While there are a few other similarly sized telescopes available, to which he has already submitted observing proposals, Dolch expressed concerns that the focus on building 10-meter or 30-meter telescopes limits resources available to STEM students.

“Building bigger and better telescopes doesn’t mean the discovery potential of existing telescopes is anywhere near over,” Dolch said. “There’s a certain philosophy there that I am not sure is sustainable long-term.”

Arecibo Observatory in Puerto Rico also is facing a threat of divestment. Hillsdale students access its radio telescope about once a month through the North American Nanohertz Observatory for Gravitational Waves and control it from the Radio Telescope Remote Command Center in the Strosacker Science Building to collect data on gravitational waves. A much larger facility than Kitt Peak, Arecibo has had more challenges finding a private owner.

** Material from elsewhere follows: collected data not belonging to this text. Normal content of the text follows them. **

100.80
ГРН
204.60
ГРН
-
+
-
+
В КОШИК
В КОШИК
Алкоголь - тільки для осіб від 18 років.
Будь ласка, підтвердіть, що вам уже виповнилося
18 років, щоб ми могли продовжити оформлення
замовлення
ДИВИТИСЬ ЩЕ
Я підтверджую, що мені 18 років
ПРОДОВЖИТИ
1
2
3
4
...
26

“We’re hoping some last-minute funding might come through,” Scheithauer said. “At a college as small as Hillsdale, you wouldn’t think you would have access to these world-class instruments. I never thought I would be able to control one of the largest moveable objects on the planet.”

Dolch said he does have hope that more resources will be devoted to exploring gravitational waves in the future. Every 10 years, the National Academy of Sciences conducts its Astronomy and Astrophysics Decadal Survey, which reviews where it allocates its resources and prioritizes where it will invest them for the next decade.

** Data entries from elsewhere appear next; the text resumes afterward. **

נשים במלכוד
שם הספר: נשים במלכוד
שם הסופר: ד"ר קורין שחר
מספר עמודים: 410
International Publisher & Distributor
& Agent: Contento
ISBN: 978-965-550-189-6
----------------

Given the lack of progress on detecting gravitational waves in 2010, the foundation began moving away from supporting the endeavor.

Since then, however, the Laser Interferometer Gravitational-Wave Observatory has detected gravitational waves, reviving interest in the research and renewing the hope of discovering new astrophysical phenomena in space.

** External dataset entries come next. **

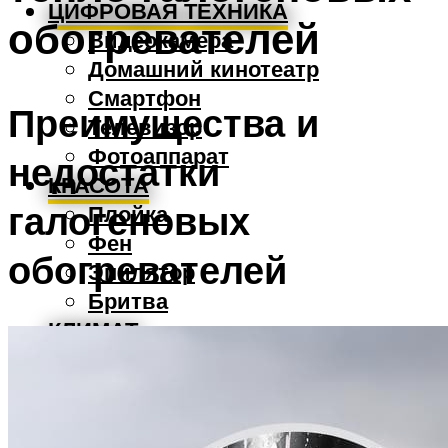
ЦИФРОВАЯ ТЕХНИКА
обогревателей
Видеокамера
Домашний кинотеатр
Смартфон
Преимущества и
Телевизор
Фотоаппарат
недостатки
КРАСОТА
галогеновых
Плойка
Фен
обогревателей
Эпилятор
Бритва
КЛИМАТ
Вентилятор
Водонагреватель
Кондиционер
Обогреватель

“Gravitational waves are a whole new way of seeing the sky,” Dolch said. “There are all kinds of physics that are opening up.”

  • AlexanderYpsilantis

    Physicists have been looking for empirical evidence of gravitational waves since the 1970’s, as I recall. So many different approaches that didn’t bear fruit. This is the first I’ve read that a Laser Interferometer Gravitational-Wave Observatory has detected gravitational waves. What type of particle is responsible for these phenomenon?

  • AlexanderYpsilantis

    Incidentally, as someone who has spent 40+ years in Electrical Engineering-now working for one of the Big 3 on Hybrid/Electric vehicles-I very much endorse STEM and Engineering in particular as a career choice. I have no idea if Hillsdale College will eventually add a professional program, but if they do they could do worse than to offer an Engineering Program. Salaries for new graduates are very good and there will be many job openings in Michigan over the next few years. It would definitely accent your core competencies in a positive way, my observations are that many engineers are conservative/libertarian in their political philosophy.